June 14, 12:21 PM GMT

Estimate

100,000 - 150,000 CHF

Lot Details

Description

Alexandre Perrier

1862 - 1936

La mort du poète


Oil on canvas

179 x 303.5 cm (unframed); 182 x 306 cm (framed)

Executed circa 1920-1930

Private collection, Switzerland (thence by descent from the artist's family)

A masterpiece of the Symbolist period, this monumental painting is part of a trilogy including La vie du poète and Adolescence, which the Swiss artist worked on for almost a decade. Exhibited in 1931 in Geneva when Perrier was 69 years old, this iconic work is considered a culmination of his creative explorations and conceals a very refined composition of bathers at the water’s edge on its reverse. La mort du poète comes directly from the artist and has remained in the Geneva region for more than eighty years.

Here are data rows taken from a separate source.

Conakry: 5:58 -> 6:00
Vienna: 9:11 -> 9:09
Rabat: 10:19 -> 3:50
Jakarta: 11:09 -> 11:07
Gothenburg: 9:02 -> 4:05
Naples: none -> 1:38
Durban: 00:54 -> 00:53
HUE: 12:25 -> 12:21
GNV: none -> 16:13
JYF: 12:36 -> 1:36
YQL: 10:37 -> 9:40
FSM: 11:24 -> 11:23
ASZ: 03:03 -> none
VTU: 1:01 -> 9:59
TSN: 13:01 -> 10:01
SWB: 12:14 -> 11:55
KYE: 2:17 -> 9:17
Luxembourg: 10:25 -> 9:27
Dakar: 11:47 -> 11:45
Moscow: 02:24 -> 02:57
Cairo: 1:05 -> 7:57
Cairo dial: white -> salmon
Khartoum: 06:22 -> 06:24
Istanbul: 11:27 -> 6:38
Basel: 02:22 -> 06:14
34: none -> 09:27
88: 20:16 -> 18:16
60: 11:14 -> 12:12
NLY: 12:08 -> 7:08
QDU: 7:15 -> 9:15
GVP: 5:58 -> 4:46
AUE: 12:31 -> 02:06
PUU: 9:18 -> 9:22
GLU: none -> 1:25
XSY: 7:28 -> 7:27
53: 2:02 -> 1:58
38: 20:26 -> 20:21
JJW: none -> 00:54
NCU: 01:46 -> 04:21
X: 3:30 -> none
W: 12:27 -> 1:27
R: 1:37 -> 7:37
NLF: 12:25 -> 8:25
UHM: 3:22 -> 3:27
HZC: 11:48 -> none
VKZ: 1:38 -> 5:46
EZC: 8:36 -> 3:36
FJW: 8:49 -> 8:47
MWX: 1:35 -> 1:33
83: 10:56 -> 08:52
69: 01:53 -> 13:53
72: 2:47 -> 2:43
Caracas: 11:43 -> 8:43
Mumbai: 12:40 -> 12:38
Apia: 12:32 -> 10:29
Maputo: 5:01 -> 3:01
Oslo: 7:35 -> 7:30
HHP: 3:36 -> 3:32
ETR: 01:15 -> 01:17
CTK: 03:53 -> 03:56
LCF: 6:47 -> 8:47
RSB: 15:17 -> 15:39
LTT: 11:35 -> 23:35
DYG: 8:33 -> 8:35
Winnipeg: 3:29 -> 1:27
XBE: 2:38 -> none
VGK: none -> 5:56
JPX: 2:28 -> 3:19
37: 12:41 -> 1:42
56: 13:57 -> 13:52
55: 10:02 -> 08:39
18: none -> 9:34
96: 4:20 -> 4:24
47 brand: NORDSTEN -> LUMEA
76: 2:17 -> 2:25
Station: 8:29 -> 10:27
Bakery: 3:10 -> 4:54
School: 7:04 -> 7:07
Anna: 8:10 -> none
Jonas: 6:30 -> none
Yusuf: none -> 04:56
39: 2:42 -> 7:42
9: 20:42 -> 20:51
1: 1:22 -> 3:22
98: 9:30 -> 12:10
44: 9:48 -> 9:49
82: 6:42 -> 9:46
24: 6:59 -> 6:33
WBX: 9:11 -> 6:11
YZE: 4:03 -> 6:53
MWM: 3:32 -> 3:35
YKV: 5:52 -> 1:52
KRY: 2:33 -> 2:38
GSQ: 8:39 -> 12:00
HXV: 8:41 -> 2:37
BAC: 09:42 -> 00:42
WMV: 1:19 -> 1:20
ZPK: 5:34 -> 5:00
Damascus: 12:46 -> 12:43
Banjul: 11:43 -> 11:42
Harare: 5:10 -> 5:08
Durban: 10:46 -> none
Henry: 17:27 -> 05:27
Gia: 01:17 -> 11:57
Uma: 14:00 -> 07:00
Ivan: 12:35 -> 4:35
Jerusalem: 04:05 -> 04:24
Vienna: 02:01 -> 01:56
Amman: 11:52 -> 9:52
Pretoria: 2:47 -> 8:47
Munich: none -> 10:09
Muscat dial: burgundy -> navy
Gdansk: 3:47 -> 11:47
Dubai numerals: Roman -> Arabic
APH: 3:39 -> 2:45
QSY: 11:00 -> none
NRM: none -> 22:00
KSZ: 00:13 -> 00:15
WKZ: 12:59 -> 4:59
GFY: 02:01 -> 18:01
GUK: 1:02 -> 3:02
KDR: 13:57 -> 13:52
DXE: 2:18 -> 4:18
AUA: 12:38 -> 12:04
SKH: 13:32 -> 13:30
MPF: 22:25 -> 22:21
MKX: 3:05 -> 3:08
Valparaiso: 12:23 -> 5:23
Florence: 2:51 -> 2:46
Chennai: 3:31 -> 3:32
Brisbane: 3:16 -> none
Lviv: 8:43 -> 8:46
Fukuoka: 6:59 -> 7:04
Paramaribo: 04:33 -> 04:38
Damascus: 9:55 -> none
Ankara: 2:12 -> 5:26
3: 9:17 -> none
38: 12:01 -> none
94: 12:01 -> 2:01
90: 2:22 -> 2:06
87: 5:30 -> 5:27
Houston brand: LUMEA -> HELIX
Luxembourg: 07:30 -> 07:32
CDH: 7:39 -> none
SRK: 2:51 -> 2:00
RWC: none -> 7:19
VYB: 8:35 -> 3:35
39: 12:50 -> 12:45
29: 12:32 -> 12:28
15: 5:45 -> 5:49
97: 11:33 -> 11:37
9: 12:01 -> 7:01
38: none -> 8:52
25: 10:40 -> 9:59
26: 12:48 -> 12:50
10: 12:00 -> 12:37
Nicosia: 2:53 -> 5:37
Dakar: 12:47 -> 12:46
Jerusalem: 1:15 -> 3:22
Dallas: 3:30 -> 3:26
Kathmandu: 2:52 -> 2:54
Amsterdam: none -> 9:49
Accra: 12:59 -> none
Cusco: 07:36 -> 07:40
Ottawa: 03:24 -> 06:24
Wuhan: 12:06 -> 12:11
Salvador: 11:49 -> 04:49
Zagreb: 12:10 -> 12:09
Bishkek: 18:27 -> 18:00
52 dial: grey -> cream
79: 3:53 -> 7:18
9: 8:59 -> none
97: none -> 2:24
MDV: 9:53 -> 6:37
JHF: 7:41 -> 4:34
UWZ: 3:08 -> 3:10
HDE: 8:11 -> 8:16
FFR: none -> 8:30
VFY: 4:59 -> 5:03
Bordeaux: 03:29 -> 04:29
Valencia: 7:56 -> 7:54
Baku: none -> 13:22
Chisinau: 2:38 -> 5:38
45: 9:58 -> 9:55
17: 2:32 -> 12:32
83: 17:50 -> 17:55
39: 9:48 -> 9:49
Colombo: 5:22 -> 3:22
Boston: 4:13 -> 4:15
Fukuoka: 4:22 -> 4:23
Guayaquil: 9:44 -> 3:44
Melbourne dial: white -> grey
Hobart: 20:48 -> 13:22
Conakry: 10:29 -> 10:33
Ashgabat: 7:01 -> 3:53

Alexandre Perrier has dedicated his career to the representation of landscapes that surrounded him. For more than forty years, he was inspired by the natural scenes around Lake Léman and the Praz-de-Lys in Haute-Savoie, which he would observe with great fascination during his long solitary walks.

This painting is no exception: one can certainly recognize the shores of Pregny-Chambésy with Lake Léman, the Môle, the Mont-Blanc chain and the hills of the Petit Salève in the background.

Signs of civilisation are rare, Perrier favouring the inclusion of elements that testify to the work of man living in close dialogue with nature, whether they be sailing boats, wooden houses or cultivated fields.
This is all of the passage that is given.